Dain asked for a sentence of 41 months, at the bottom end of the federal guidelines for Fox's type of offenses. She acknowledged that Fox appeared to be "attracted and lonely for adult, an older adult-female companion perhaps."

She noted that Fox was "not our worst offender," his child porn not exhibiting the "magnitude" she saw regularly, "nor the violent and sadistic pictures that we see of very small children." But still, she added, that he possessed images of child porn meant he had to seek them out. She argued that the prison sentence would mean he'd receive treatment to address his "deviant sexual interest in children or minors."

Fox's attorney Ronald Yengich argued that Fox is "unique" in terms of the type of personality typically to be found appearing before federal court on such charges. Fox has significant "physical-health issues" due to a 2007 stroke in 2007 that limited his ability to defend himself in prison. He is "an extremely frail man" who self-medicated his post-stroke depression and anxiety issues with marijuana.

Fox, Yengich told the court, "is a kind man, he is a gentle man, he is not a dangerous man physically," but rather "extremely nervous, he is extremely anxious."

Post-stroke, Fox had isolated himself for several years in an increasingly rundown house. Yengich indicated that the friends and relatives in the courtroom for the sentencing were there not only to show support for Fox, but also to indicate their commitment to caring for him and ensuring he did not relapse into his prior behavior, if the court were to "not incarcerate him and grant him that grace."

Yengich argued that Fox merited release. "If Mr. Fox were to deal with his mental-health issues, if he were to get the psychological-psychiatric treatment for the sexual problem that he has, and if he were to continue to take his medication and also begin to develop some ability to to pay back for what he did through community service or other means, and if he continued with the support of the community that he has, it seems to me that that is rough justice, but it is justice in Mr. Fox's case."

Fox told the court of his shame and humiliation. "I never had any sexual interest in children." He recalled playing "hide and chase and water fights" with his young nieces, but that now "many people will never trust me for the rest of my life. It is painful. I caused this.
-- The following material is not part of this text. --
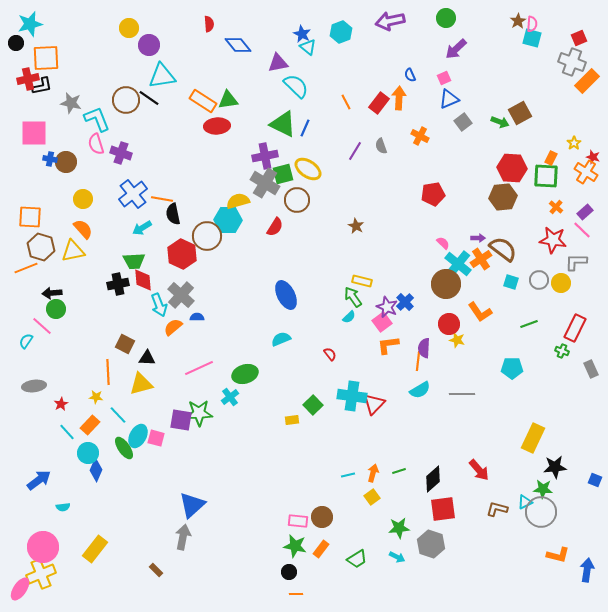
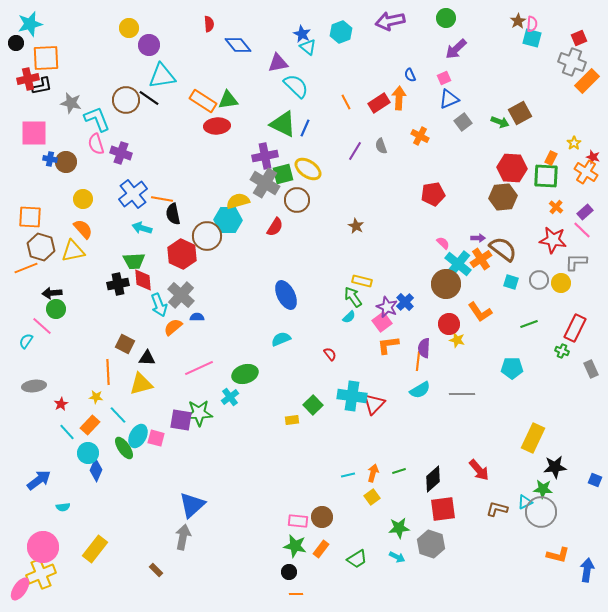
red rectangle at (379, 103): rotated 20 degrees clockwise
cyan arrow at (142, 228): rotated 48 degrees clockwise
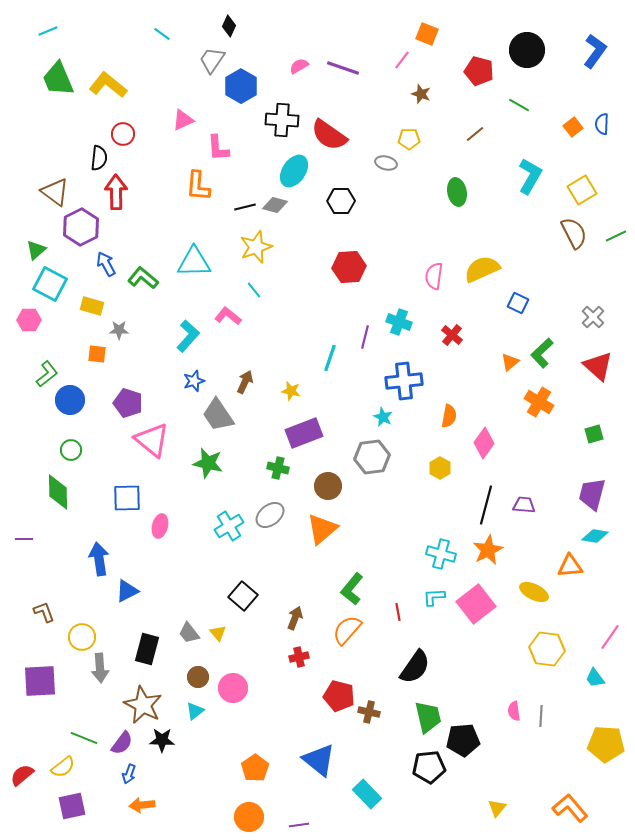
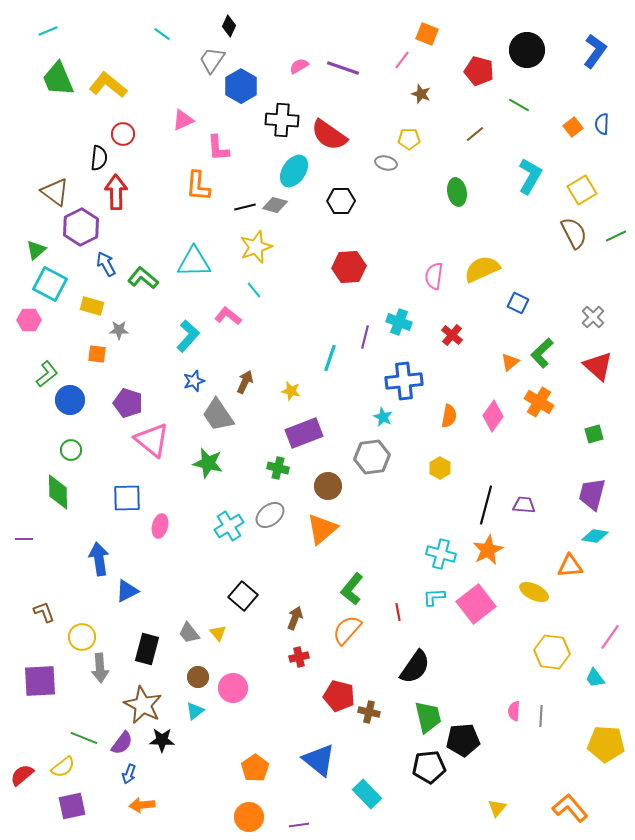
pink diamond at (484, 443): moved 9 px right, 27 px up
yellow hexagon at (547, 649): moved 5 px right, 3 px down
pink semicircle at (514, 711): rotated 12 degrees clockwise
This is my responsibility."

Waddoups described sentencing cases such as Fox's "as the most difficult thing we are called to do." The 41 to 51 months federal guideline sentencing was a "starting point," he said, before noting that 63 of Fox's 65 years of life were "in many respect [...] a model," of good citizenry.

He said Fox's accessing of the child porn had been "somewhat stale," and that according to his psychosexual evaluation, Fox's risk of repeating such crimes was low. He touched on how Fox had responded well to treatment and medication and had begun repairing his home, and noted concerns over how well he might do in general population in the prison.

While Waddoups acknowledged that sentencing Fox to only the prison time he had already served post-arrest might lead to concerns that "this kind of serious behavior has simply been ignored by the court as not being serious enough," he said he felt the best course was to give him "time served with a serious and strict monitoring program requiring continued treatment, with the admonition that if he slips into isolation and [such] behavior again," it would result in incarceration.

He sentenced him to 15 years supervised probation, to include a sex-offender treatment program, a drug program, no contact with minors unless supervised, home detention for six months, and 10 hours a week of community service, to continue until he had completed 500 hours.

Waddoups concluded by telling Fox that it "seems to me that you have many talents to offer, and it is a waste of a valuable human being to not have you make contributions."